The wisdom and experience of the mentor composers, along with Maestro Kramer's outstanding musicianship and the excellent performance and feedback from the musicians of the orchestra, made it easy to navigate the many challenges of writing for a symphony orchestra (for all of us, it was our first composition for a full orchestra). I learned so much about issues of notation, balance, rhythm, and meter (among many other musical aspects) and about how to communicate jazz and Balkan folk music sensibilities effectively on the page to musicians who may or may not be familiar with the nuances of those musical languages.
One highlight for me was getting to work with BPO English Hornist Anna Mattix, who taught me the basics of playing the oboe when I was an undergraduate at Indiana University! It was such a pleasure hearing her play once again and offer constructive feedback on my work as well.
We were also joined by two journalists in residence, who offered some timely advice on how to continue pursuing the composition of new music and how to engage with communities of musicians and audiences interested in jazz and new classical music.
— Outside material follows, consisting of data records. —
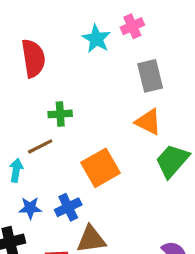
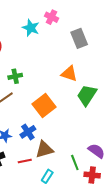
pink cross: (132, 26) -> (51, 17), turned -32
gray rectangle: (150, 76) -> (79, 38), moved

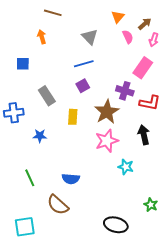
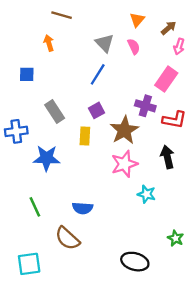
pink semicircle: (128, 37) -> (134, 47), moved
blue line: (84, 64) -> (98, 74), turned -42
purple square: (83, 86) -> (96, 110), moved
blue star: (40, 136) -> (47, 158), size x1.6

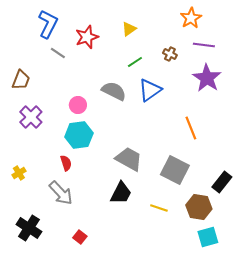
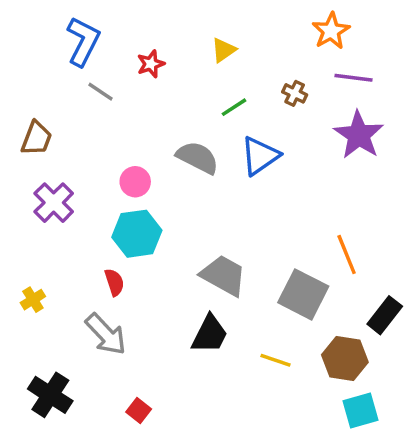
red star: (87, 37) -> (151, 64), size x0.7
orange line: (191, 128) -> (347, 255), moved

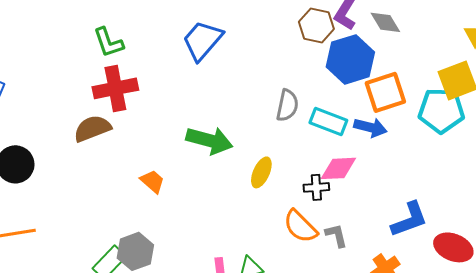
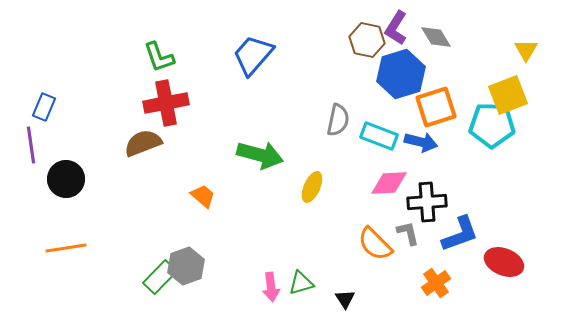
black cross: (316, 187) -> (427, 202), moved, size x1.5
orange semicircle: (300, 226) -> (375, 244), moved
gray L-shape: (336, 235) -> (408, 233), moved

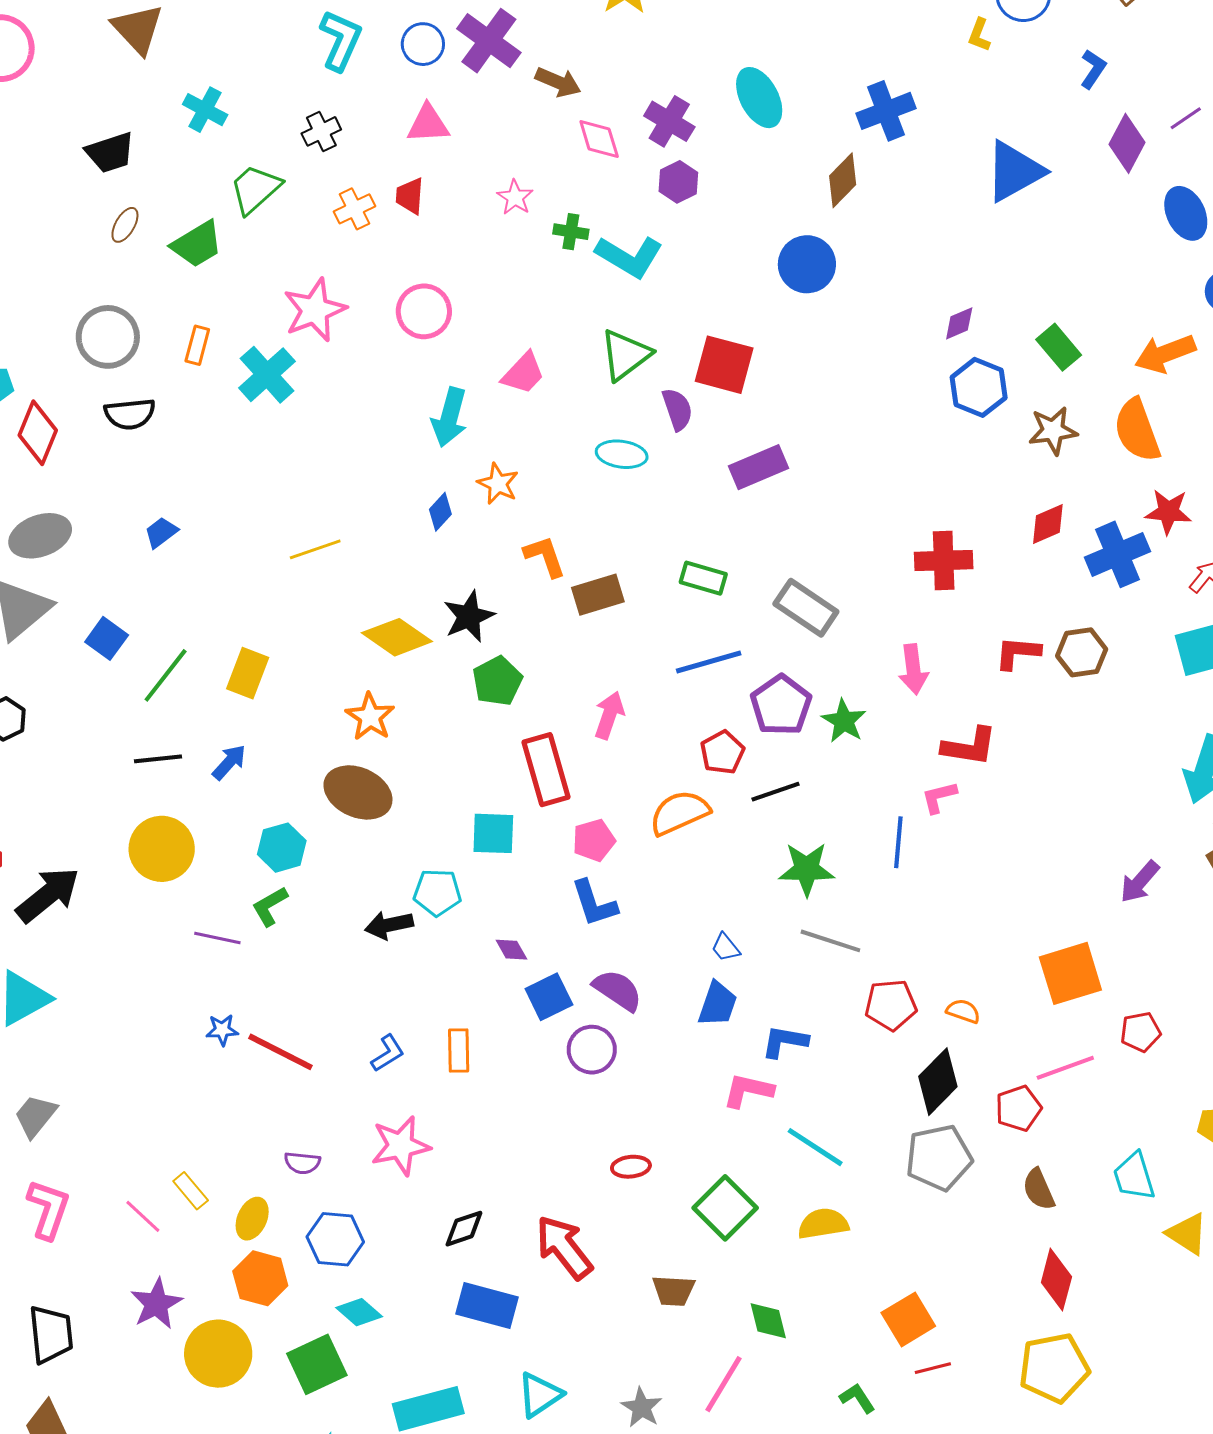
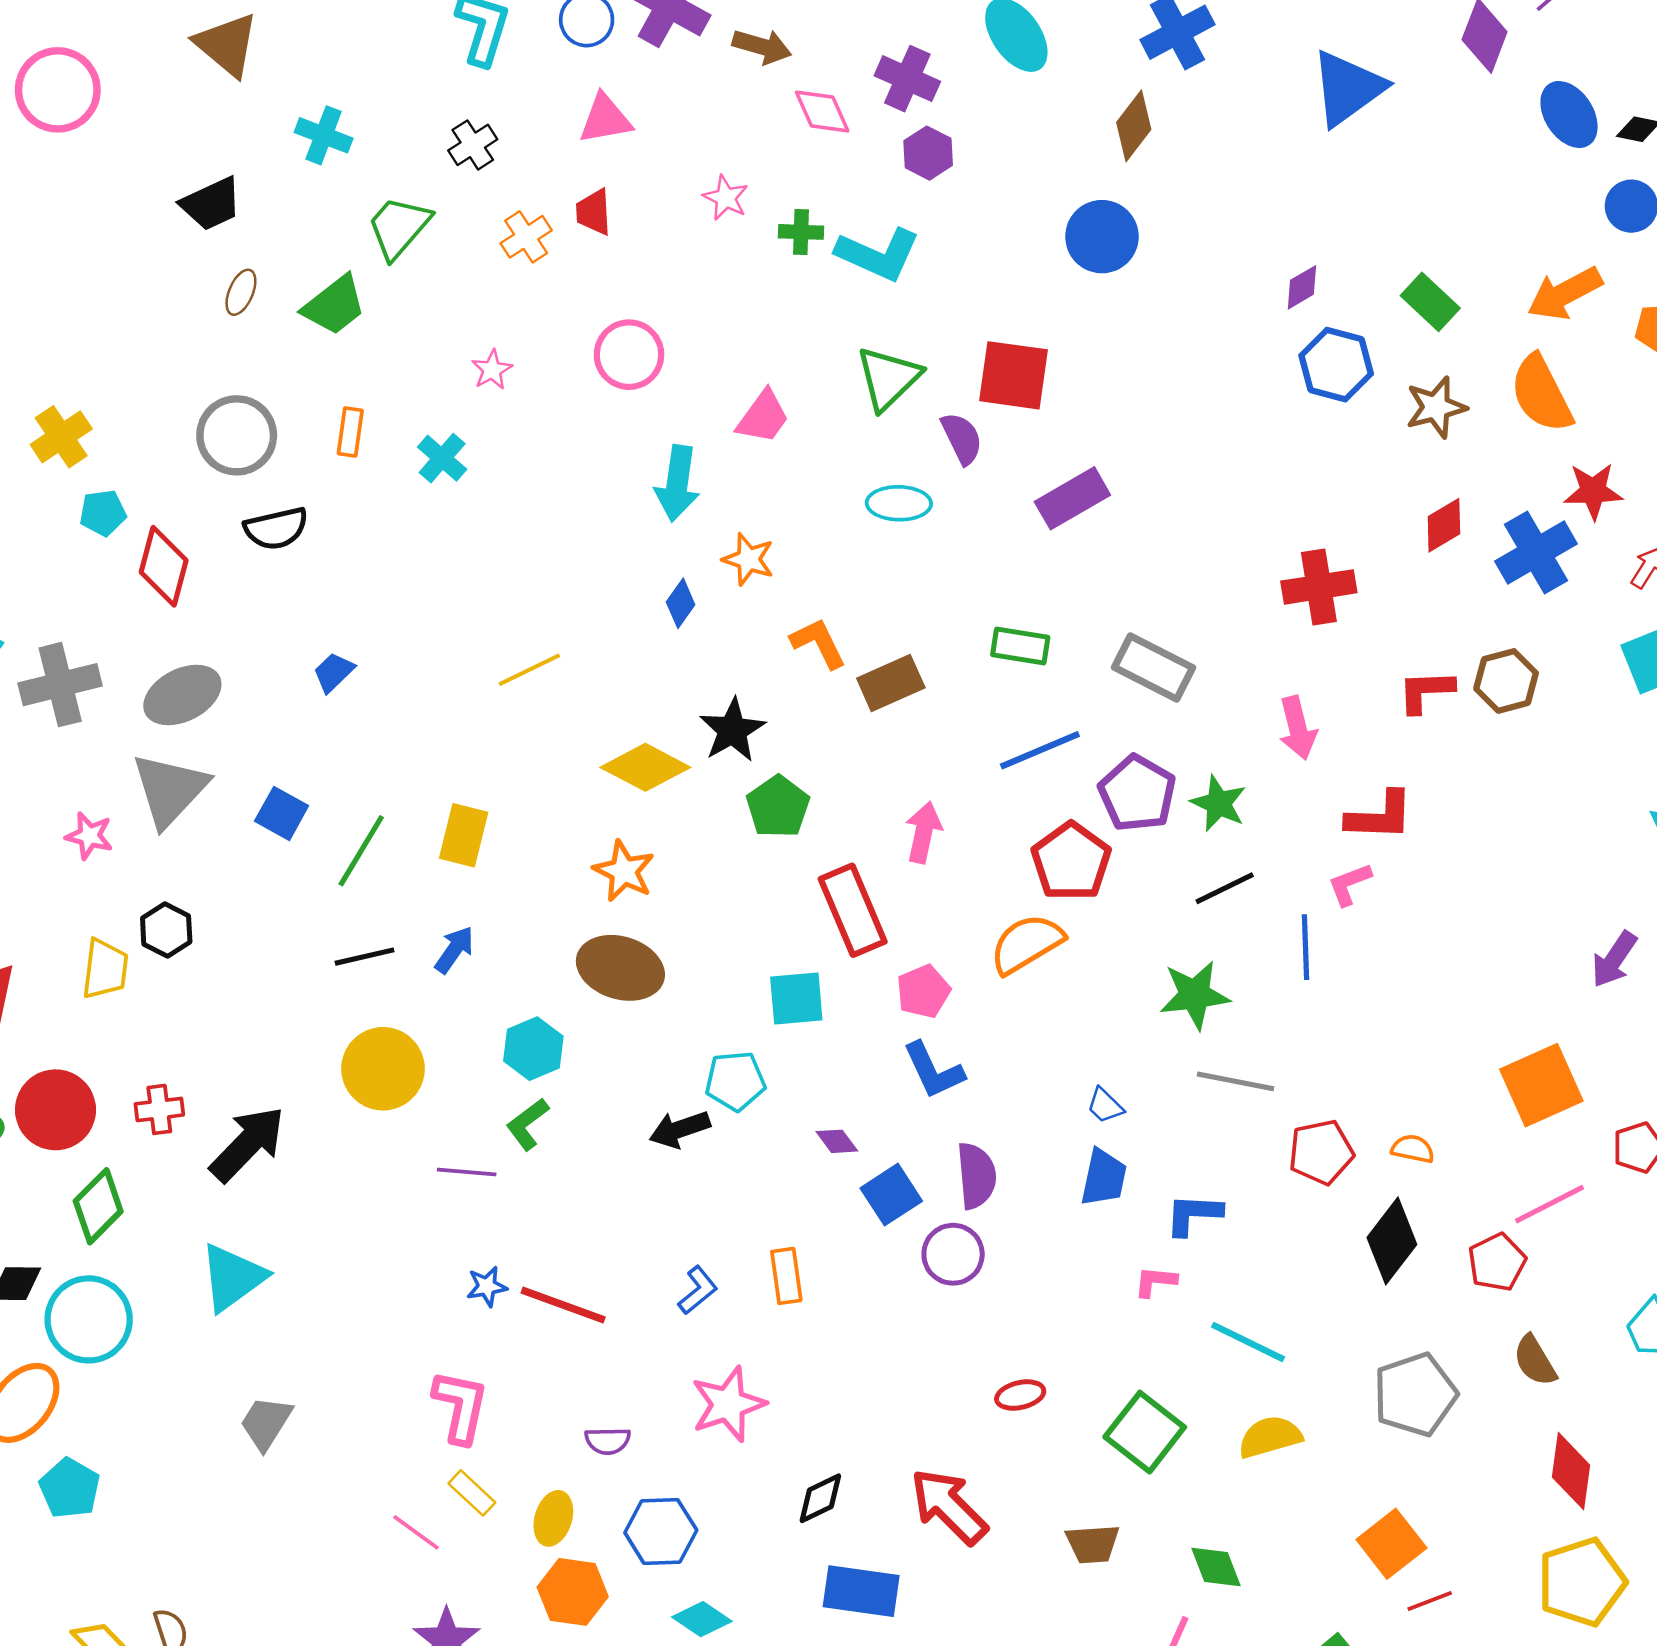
pink star: (315, 310) -> (492, 370), size x0.5
cyan cross: (267, 375) -> (442, 458), size x0.7
red pentagon: (722, 752) -> (1071, 862), size x1.4
black line: (775, 792) -> (1225, 888), moved
purple semicircle: (618, 990) -> (976, 1176), turned 58
pink L-shape: (748, 1090) -> (1155, 1281), size x0.7
gray pentagon: (939, 1158) -> (1415, 1395), moved
pink L-shape: (48, 1209) -> (460, 1406), moved

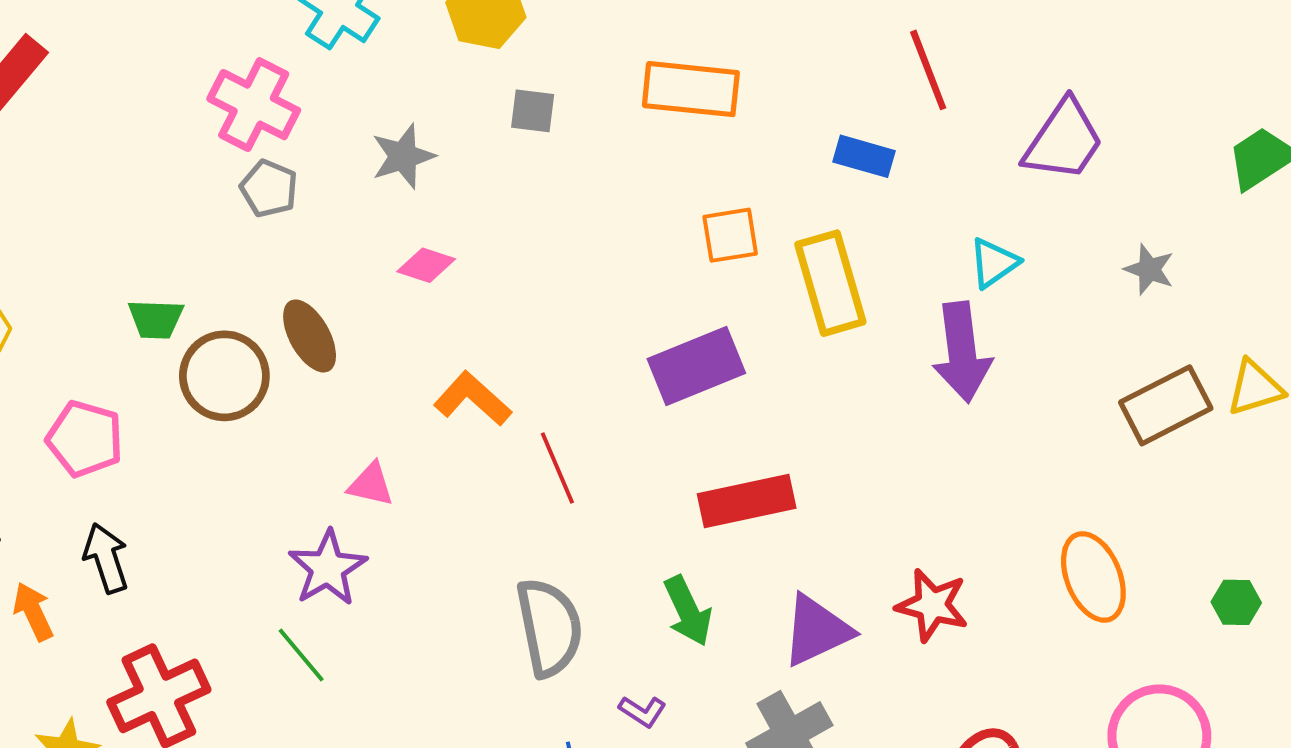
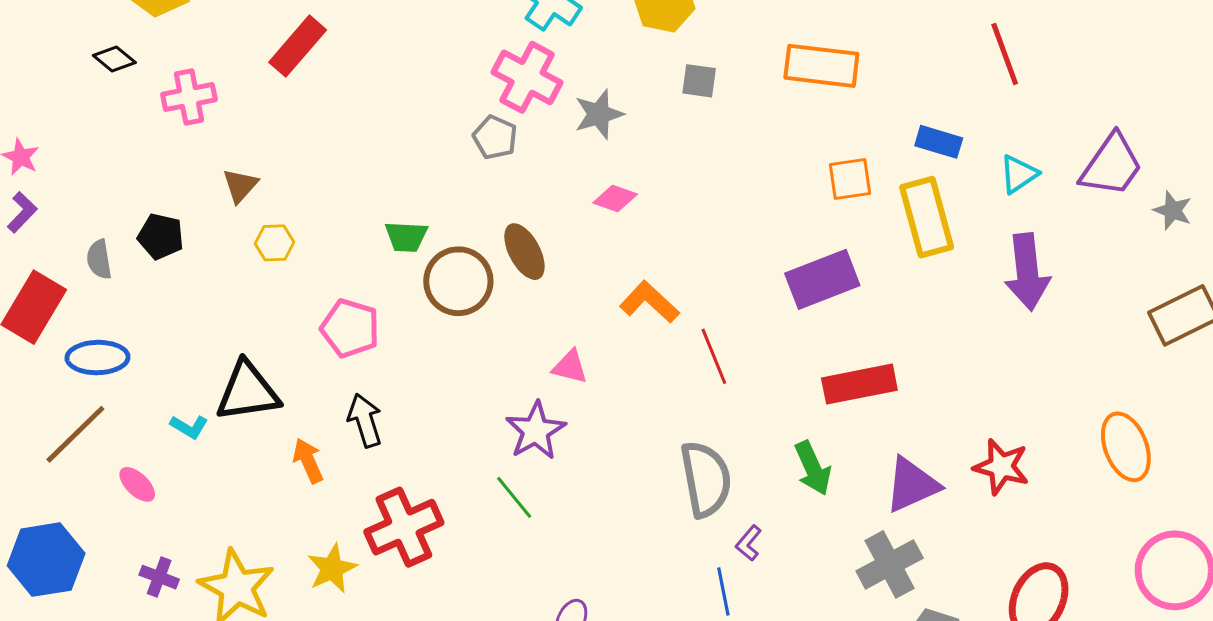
pink cross: (254, 105) -> (527, 77), moved
purple trapezoid: (1064, 140) -> (1111, 165), moved
blue rectangle: (864, 156) -> (939, 142), moved
cyan triangle: (994, 263) -> (1019, 174), moved
purple L-shape: (642, 711) -> (749, 543), moved, turned 96

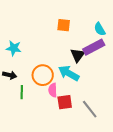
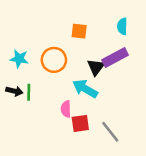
cyan semicircle: (100, 29) -> (122, 26), moved, turned 32
orange circle: (43, 75) -> (54, 60), moved
green line: (22, 92) -> (29, 92), moved

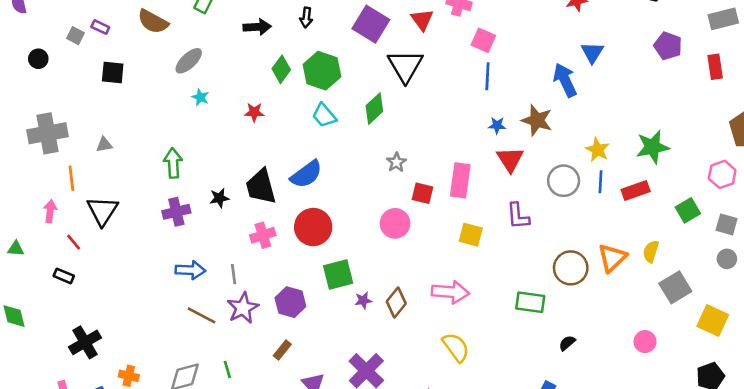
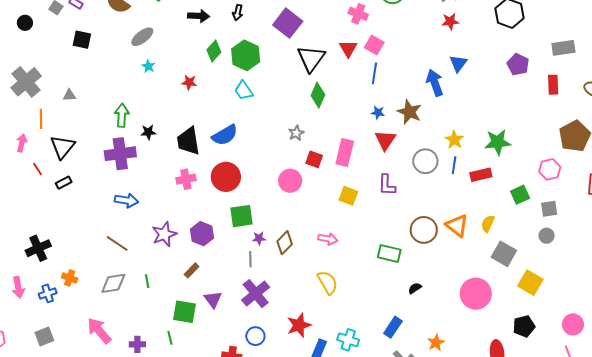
red triangle: (422, 20) -> (348, 49), moved
green diamond: (374, 109) -> (318, 95), moved, turned -30
gray cross: (48, 133) -> (26, 82), turned -36
black star: (219, 198) -> (148, 132), moved
purple cross: (176, 212) -> (120, 154), size x1.4
gray square: (727, 224) -> (549, 209), turned -30
orange triangle: (612, 258) -> (457, 225), turned -45
gray line: (234, 274) -> (250, 259), moved
black rectangle: (64, 276) -> (64, 183), moved, turned -56
gray square: (675, 287) -> (504, 254), turned -35
pink arrow: (451, 292) -> (328, 239), size x0.7
brown line: (202, 315) -> (117, 243), moved
pink circle: (645, 342) -> (476, 294), size x1.8

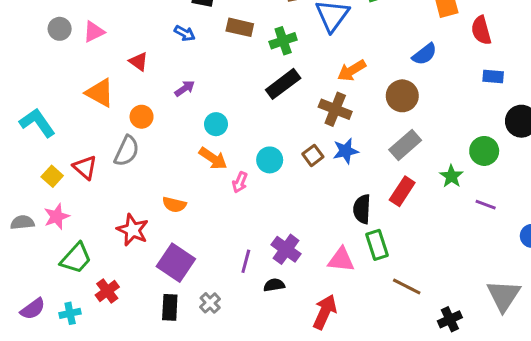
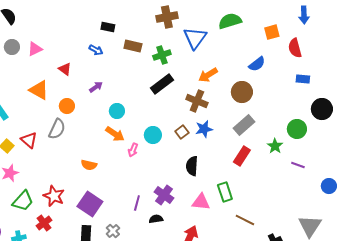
black semicircle: (362, 209) -> (192, 166), moved
red star: (133, 230) -> (54, 196), moved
Howard Mandel (president of the Jazz Journalists Association and a highly esteemed jazz journalist) offers his reflections on the week here, and Frank J. Oteri of NewMusicBox deals with the challenges of writing for an orchestra here. Their insights for us about the intersection of the musical and the extra-musical in composition were among the many highlights of the week.
This was an experience I will not soon forget and will definitely use what I've learned to not only refine Springs of a Desperate Heart for future performances, but also more effectively express my musical ideas in all of my compositions.